Much of our effort over the past few years has been spent developing and integrating our new Python compiler for Common Lisp. Python sets a new standard for Lisp compilers in a number of areas (see section [*].) Another area of expertise is in the integration of static and dynamic languages: our Alien facility embeds conventional data structures into Lisp's dynamic type system in a way that is both natural and highly efficient (see section [*].) We also have considerable experience in programming environment development: the Hemlock editor is tightly integrated with the compiler and run-time system, and provides many incremental development and browsing capabilities that have only recently become available in commercial products.
With the release of CMU CL for Sparc/SunOS in the fall of 1991, we suddenly found ourselves supporting a user community of several hundred individuals and projects worldwide. In addition to the impoverished university researchers and a few large projects for whom unrestricted access to our sources is important, we also find that CMU CL is being used for small "bootleg" projects in many companies and government labs. Apparently these people need to prove that Lisp is the right tool for some task before trying to persuade their management to buy a commercial Common Lisp license.

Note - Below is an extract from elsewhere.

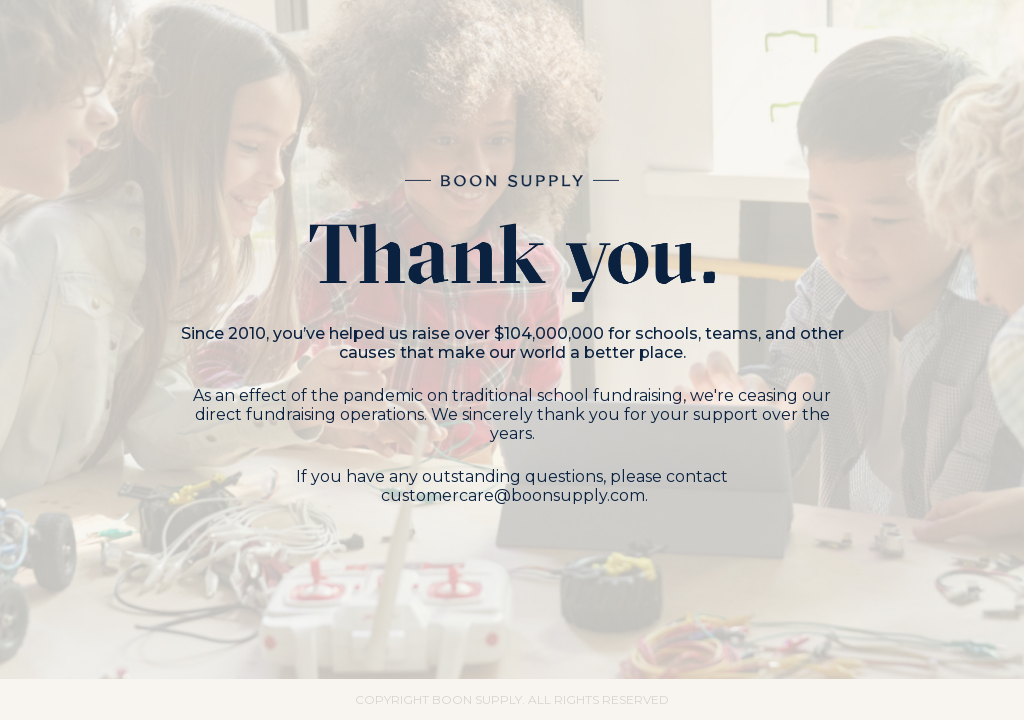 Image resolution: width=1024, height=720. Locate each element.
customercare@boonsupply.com (513, 495)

We intend to play a similar role in the growth and widespread acceptance of the Dylan language, which we see as a significant improvement over Common Lisp for many kinds of programming. In fact, we have already been told by a number of other groups that our participation in Dylan gives them confidence that the language will be a widespread success, and not just an internal project of Apple. We believe that the Gwydion environment will showcase the capabilities of Dylan in the best possible light.

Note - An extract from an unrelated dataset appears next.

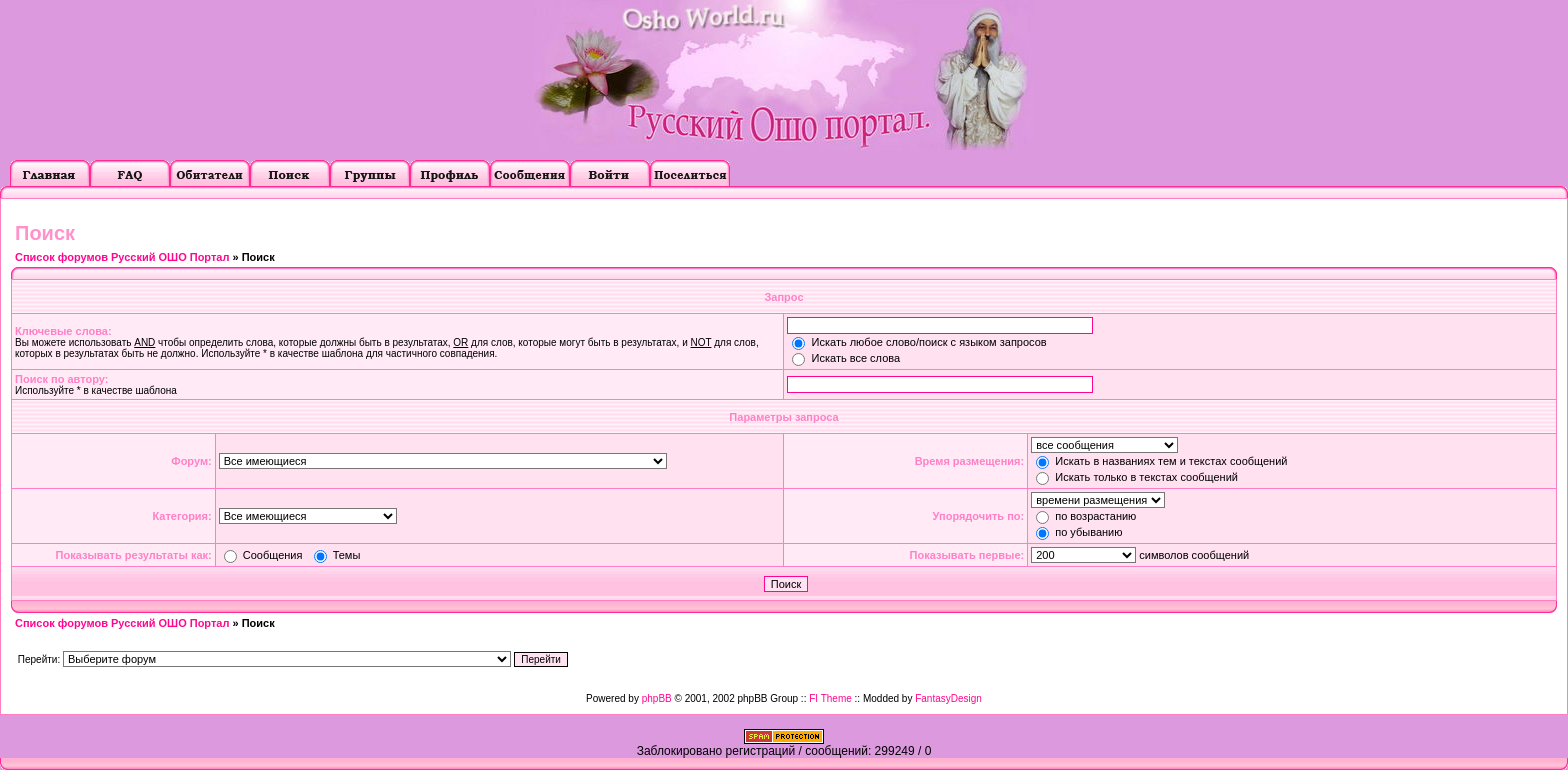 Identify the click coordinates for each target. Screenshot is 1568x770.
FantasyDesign (948, 698)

Our group is still supporting CMU Common Lisp because we feel a certain responsibility to our external users and because we are using CMU CL as a cross-development platform in the initial phases of Gwydion. However, this support is at a much-reduced level, since CMU CL is no longer our primary task.
We are currently starting up a Gwydion consortium for companies that want to work with us to commercialize the products of our research. Consortium members will receive a license to use our code and documents commercially and will have easy access to the Gwydion design team. We want to work closely with these industrial partners to make sure the system meets their real-world needs. In particular, our decisions about which machines and operating systems to support will be strongly influenced by the desires of our industrial partners.